SMP: It seems as though you’ve become the El Camino poster child-exuding the coolness of low riding, while embracing the family-oriented practicality of a car and truck in one!
LC: I like working on stuff that stays open. I didn’t really formulate everything it was going to mean and do and be. I didn’t even know it was going to go back and forth between two different cars until I got to Phoenix. It was at that point that I knew more about the technology of what I could do and I figured out what hydraulics can do, so I was like: I can do this, or I can do this. Every year I can say I barely made it through that year, and it made my life really hard for a long time.

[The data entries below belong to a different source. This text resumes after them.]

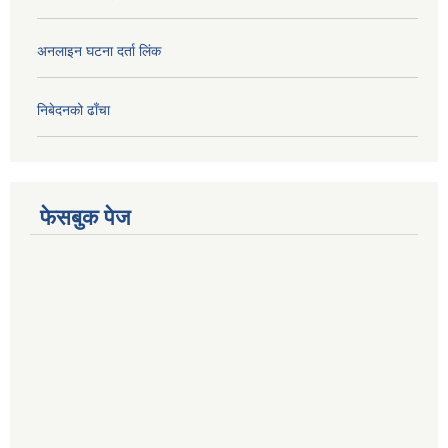
अनलाइन घटना दर्ता लिंक
निबेदनको ढाँचा
फेसबुक पेज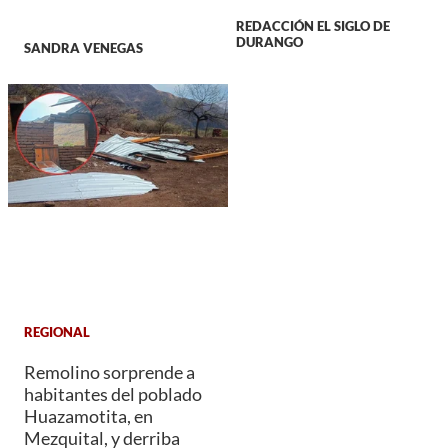
REDACCIÓN EL SIGLO DE
DURANGO
SANDRA VENEGAS
REGIONAL
Remolino sorprende a
habitantes del poblado
Huazamotita, en
Mezquital, y derriba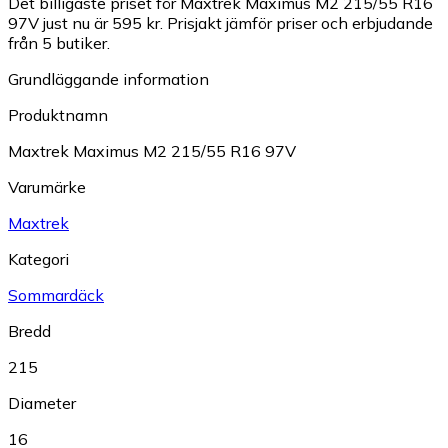
Det billigaste priset för Maxtrek Maximus M2 215/55 R16
97V just nu är 595 kr.
Prisjakt jämför priser och erbjudande
från 5 butiker.
Grundläggande information
Produktnamn
Maxtrek Maximus M2 215/55 R16 97V
Varumärke
Maxtrek
Kategori
Sommardäck
Bredd
215
Diameter
16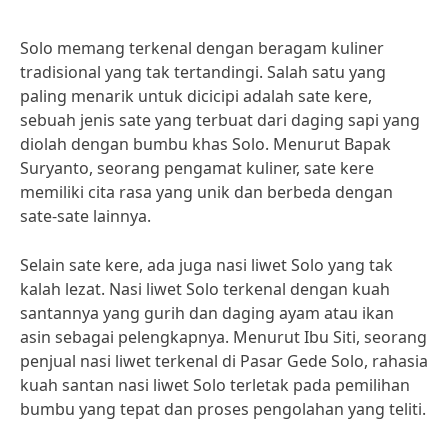
Solo memang terkenal dengan beragam kuliner
tradisional yang tak tertandingi. Salah satu yang
paling menarik untuk dicicipi adalah sate kere,
sebuah jenis sate yang terbuat dari daging sapi yang
diolah dengan bumbu khas Solo. Menurut Bapak
Suryanto, seorang pengamat kuliner, sate kere
memiliki cita rasa yang unik dan berbeda dengan
sate-sate lainnya.
Selain sate kere, ada juga nasi liwet Solo yang tak
kalah lezat. Nasi liwet Solo terkenal dengan kuah
santannya yang gurih dan daging ayam atau ikan
asin sebagai pelengkapnya. Menurut Ibu Siti, seorang
penjual nasi liwet terkenal di Pasar Gede Solo, rahasia
kuah santan nasi liwet Solo terletak pada pemilihan
bumbu yang tepat dan proses pengolahan yang teliti.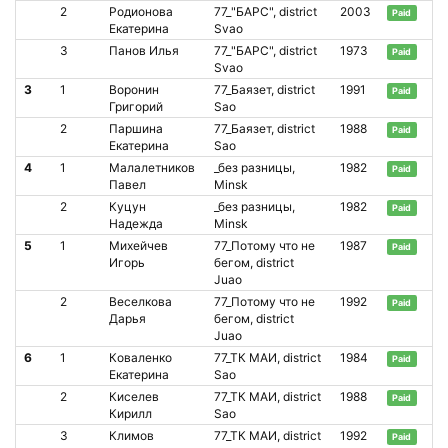
2
Родионова
77_"БАРС", district
2003
Paid
Екатерина
Svao
3
Панов Илья
77_"БАРС", district
1973
Paid
Svao
3
1
Воронин
77_Баязет, district
1991
Paid
Григорий
Sao
2
Паршина
77_Баязет, district
1988
Paid
Екатерина
Sao
4
1
Малалетников
_без разницы,
1982
Paid
Павел
Minsk
2
Куцун
_без разницы,
1982
Paid
Надежда
Minsk
5
1
Михейчев
77_Потому что не
1987
Paid
Игорь
бегом, district
Juao
2
Веселкова
77_Потому что не
1992
Paid
Дарья
бегом, district
Juao
6
1
Коваленко
77_ТК МАИ, district
1984
Paid
Екатерина
Sao
2
Киселев
77_ТК МАИ, district
1988
Paid
Кирилл
Sao
3
Климов
77_ТК МАИ, district
1992
Paid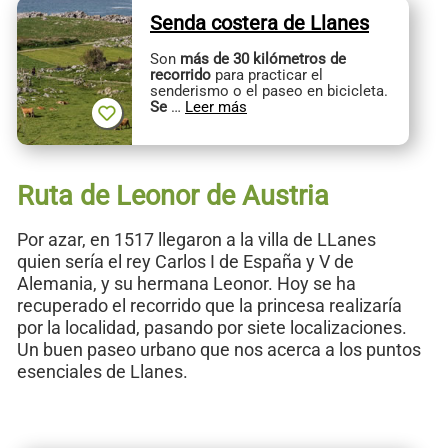
Senda costera de Llanes
Son
más de 30 kilómetros de
recorrido
para practicar el
senderismo o el paseo en bicicleta.
Se
…
Leer más
Ruta de Leonor de Austria
Por azar, en 1517 llegaron a la villa de LLanes
quien sería el rey Carlos I de España y V de
Alemania, y su hermana Leonor. Hoy se ha
recuperado el recorrido que la princesa realizaría
por la localidad, pasando por siete localizaciones.
Un buen paseo urbano que nos acerca a los puntos
esenciales de Llanes.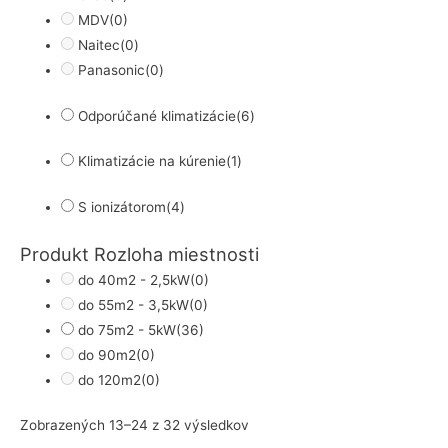
MDV
(0)
Naitec
(0)
Panasonic
(0)
Odporúčané klimatizácie
(6)
Klimatizácie na kúrenie
(1)
S ionizátorom
(4)
Produkt Rozloha miestnosti
do 40m2 - 2,5kW
(0)
do 55m2 - 3,5kW
(0)
do 75m2 - 5kW
(36)
do 90m2
(0)
do 120m2
(0)
Zoradené
Zobrazených 13–24 z 32 výsledkov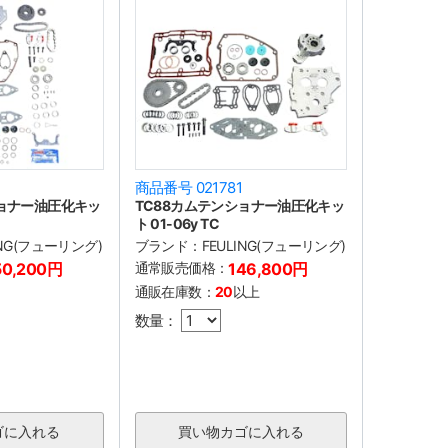
商品番号 021781
ショナー油圧化キッ
TC88カムテンショナー油圧化キッ
ト 01-06y TC
ING(フューリング)
ブランド：
FEULING(フューリング)
50,200円
通常販売価格：
146,800円
通販在庫数：
20
以上
数量：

Liz Cohen is represented by Salon 94, New York, NY; David Klein, Birmingham, MI; and Galerie Laurent Godin, Paris. She is a 2011 Kresge Artist Fellow, and is currently Artist-in-Residence of the Photography Department at Cranbrook Academy of Art in Bloomfield Hills, MI. Trabantimino is currently being shown in Autobody at The Ballroom in Marfa, TX, and she has photographs exhibited in here at the Pennsylvania Academy of the Fine Arts in Philadelphia, as well as in an exhibition at David Klein that opens this Saturday, November 5. A new video work, Hydro Force, will be included in No Object Is an Island, an exhibition that opens November 11 at Cranbrook Art Museum.